They’re starting to think of it as a bit of a cursed position, really. No one they’ve picked up has lasted longer than an island before declaring they can’t deal with Luffy’s stomach and running off. 
Luffy’s a bit put out about it.
On the first half of the grand line, they went through about seven cooks. After Saboady, they briefly had Camie, although she made a lot of takoyaki. 
They carried Law with them from Punk Hazard to Dressrosa to Zou to Wano, and he made a LOT of onigiri.
It was delicious, but did get a bit old after a while. And he was never meant to stay, after all. 
After Kaido’s defeat and the subsequent party in Wano, they leave Law behind and are once again cook-less. 
But Luffy has a plan. It’s a plan that Zoro rolls his eyes at, but a plan nonetheless.
Jinbei had explained Big Mom’s intense love of sweets, and the island’s name — Whole Cake — is a promising one. Luffy is convinced they’ll be able to find their cook there. 
Zoro isn’t so sure. Cooks and bakers aren’t the same thing, and he’d be loathe to let a *baker* on the crew.
If he has to eat SWEETS for every meal, he’s going to lose it. Absolutely not. 
But he doesn’t argue with Luffy, because there’s never been a point in arguing with Luffy. It’ll either happen or it won’t, after all.
They arrive at Whole Cake and it’s… a terrifying experience. Everything has faces. Everything is SMILING. Zoro scowls, just to be contrary. 
Luffy wants to walk right up to Big Mom and demand a fight, but that’s easier said than done.

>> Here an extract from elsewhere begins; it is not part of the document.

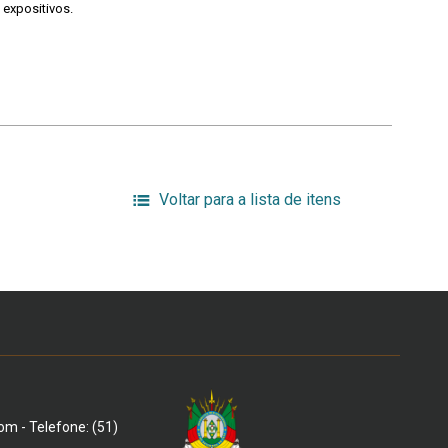
 expositivos.
Voltar para a lista de itens
om - Telefone: (51)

They end up in town, all eight of them, squished together in a little bakery with a sweet-as-honey baker who calls herself Pudding. “
That’s it!” Luffy tells after his first taste of pie. “You’ll be our cook!” 
Pudding blinks, and then titters a laugh. “Silly!” she says. “I can’t!”
“Why not?” Luffy asks with a scowl that matches Zoro’s. Zoro hasn’t touched the pie. He’s glad Pudding isn’t entertaining this.
Pudding waves her hand. “I have a business to run!” she giggles. “And besides, I’m married!” 
A large diamond ring glints on her finger. Luffy sinks back into his dessert.
“Fine,” he pouts. “We’ll find somebody else.” 
They do not, in fact, find anyone else. 
Mostly it’s excuses about not wanting to leave Big Mom. They’ve not seen her yet, but Zoro gets the feeling she’s a bit of a bitch.
He also hasn’t found anyone who will cook a steak rather than a pastry, which is getting a little old. 
Nami BEGS Luffy to use at least an ounce of discretion, and he pays no notice (after all, he’s already defeated Kaido, what’s one more emperor?) and walks right up to the front door of the castle.
To everyone’s shock (except Luffy’s), they’re greeted by a guard and escorted right inside. 
EVERYTHING. Has. A face. 
Zoro hates this place. 
He hates this whole island but he especially hates this place. 
He’s so busy hating this place that he completely doesn’t notice when everyone disappears.
(That’s definitely what happens— it’s definitely not that he takes a wrong turn and gets separated). 
He wanders through halls and up stairs and through more halls with skittering servants passing him by, plates piled high with (ugh) sweets. Gods above, where IS everyone?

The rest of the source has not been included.